Bytes

Usage

use Bytes;

The following document shows functions and methods used to manipulate and process Chapel bytes variables. bytes is similar to a string but allows arbitrary data to be stored in it. Methods on bytes that interpret the data as characters assume that the bytes are ASCII characters.

Creating bytes

  • A bytes can be created using the literals similar to strings:
var b = b"my bytes";
  • If you need to create bytes using a specific buffer (i.e. data in another bytes, a c_string or a C pointer) you can use the factory functions shown below, such as createBytesWithNewBuffer.

bytes and string

As bytes can store arbitrary data, any string can be cast to bytes. In that event, the bytes will store UTF-8 encoded character data. However, a bytes can contain non-UTF-8 bytes and needs to be decoded to be converted to string.

var s = "my string";
var b = s:bytes;  // this is legal

/*
 The reverse is not. The following is a compiler error:

 var s2 = b:string;
*/

var s2 = b.decode(); // you need to decode a bytes to convert it to a string

See the documentation for the decode method for details.
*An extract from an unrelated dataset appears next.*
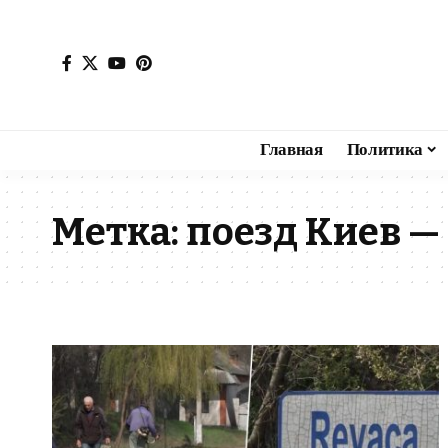
Главная
Политика
Метка:
поезд Киев —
Similarly, a bytes can be initialized using a string:

var s = "my string";
var b: bytes = s;

Casts from bytes to a Numeric Type

This module supports casts from bytes to numeric types. Such casts will interpret the bytes as ASCII characters and convert it to the numeric type and throw an error if the bytes does not match the expected format of a number. For example:

var b = b"a";
var number = b:int;

throws an error when it is executed, but

var b = b"1";
var number = b:int;

stores the value 1 in number.

To learn more about handling these errors, see the Error Handling technical note.

proc createBytesWithBorrowedBuffer(x: bytes)

Creates a new bytes which borrows the internal buffer of another bytes. If the buffer is freed before the bytes returned from this function, accessing it is undefined behavior.

Arguments:s – The bytes to borrow the buffer from
Returns:A new bytes
proc createBytesWithBorrowedBuffer(x: c_string, length = x.size)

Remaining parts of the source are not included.